■ THE DATA

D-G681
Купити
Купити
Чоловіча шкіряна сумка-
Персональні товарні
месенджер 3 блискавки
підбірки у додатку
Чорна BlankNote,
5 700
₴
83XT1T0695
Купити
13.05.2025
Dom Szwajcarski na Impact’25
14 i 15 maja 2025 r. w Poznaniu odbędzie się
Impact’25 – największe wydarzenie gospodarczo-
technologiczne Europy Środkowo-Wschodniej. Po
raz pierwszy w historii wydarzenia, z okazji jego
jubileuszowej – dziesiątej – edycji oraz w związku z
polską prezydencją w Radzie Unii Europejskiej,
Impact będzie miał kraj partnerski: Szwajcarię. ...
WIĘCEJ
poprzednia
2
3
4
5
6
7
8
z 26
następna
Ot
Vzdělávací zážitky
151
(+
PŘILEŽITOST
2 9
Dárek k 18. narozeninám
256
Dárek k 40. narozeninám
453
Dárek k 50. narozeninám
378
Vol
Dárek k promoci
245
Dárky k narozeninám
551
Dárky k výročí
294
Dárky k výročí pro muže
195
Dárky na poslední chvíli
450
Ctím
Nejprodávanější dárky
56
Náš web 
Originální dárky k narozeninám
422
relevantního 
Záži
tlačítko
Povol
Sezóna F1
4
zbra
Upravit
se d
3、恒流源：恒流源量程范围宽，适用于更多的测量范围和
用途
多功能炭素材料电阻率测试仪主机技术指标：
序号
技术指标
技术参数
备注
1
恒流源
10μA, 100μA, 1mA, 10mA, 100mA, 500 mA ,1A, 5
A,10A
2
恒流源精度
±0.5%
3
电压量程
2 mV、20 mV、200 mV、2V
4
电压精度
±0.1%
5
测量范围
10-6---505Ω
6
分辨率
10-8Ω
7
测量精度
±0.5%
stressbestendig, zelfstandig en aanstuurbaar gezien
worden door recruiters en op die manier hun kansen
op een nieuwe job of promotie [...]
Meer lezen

■ EXERCISE
All of the material, restated exactly, is the expected result.

■ EXERCISE SOLUTION
D-G681
Купити
Купити
Чоловіча шкіряна сумка-
Персональні товарні
месенджер 3 блискавки
підбірки у додатку
Чорна BlankNote,
5 700
₴
83XT1T0695
Купити
13.05.2025
Dom Szwajcarski na Impact’25
14 i 15 maja 2025 r. w Poznaniu odbędzie się
Impact’25 – największe wydarzenie gospodarczo-
technologiczne Europy Środkowo-Wschodniej. Po
raz pierwszy w historii wydarzenia, z okazji jego
jubileuszowej – dziesiątej – edycji oraz w związku z
polską prezydencją w Radzie Unii Europejskiej,
Impact będzie miał kraj partnerski: Szwajcarię. ...
WIĘCEJ
poprzednia
2
3
4
5
6
7
8
z 26
następna
Ot
Vzdělávací zážitky
151
(+
PŘILEŽITOST
2 9
Dárek k 18. narozeninám
256
Dárek k 40. narozeninám
453
Dárek k 50. narozeninám
378
Vol
Dárek k promoci
245
Dárky k narozeninám
551
Dárky k výročí
294
Dárky k výročí pro muže
195
Dárky na poslední chvíli
450
Ctím
Nejprodávanější dárky
56
Náš web 
Originální dárky k narozeninám
422
relevantního 
Záži
tlačítko
Povol
Sezóna F1
4
zbra
Upravit
se d
3、恒流源：恒流源量程范围宽，适用于更多的测量范围和
用途
多功能炭素材料电阻率测试仪主机技术指标：
序号
技术指标
技术参数
备注
1
恒流源
10μA, 100μA, 1mA, 10mA, 100mA, 500 mA ,1A, 5
A,10A
2
恒流源精度
±0.5%
3
电压量程
2 mV、20 mV、200 mV、2V
4
电压精度
±0.1%
5
测量范围
10-6---505Ω
6
分辨率
10-8Ω
7
测量精度
±0.5%
stressbestendig, zelfstandig en aanstuurbaar gezien
worden door recruiters en op die manier hun kansen
op een nieuwe job of promotie [...]
Meer lezen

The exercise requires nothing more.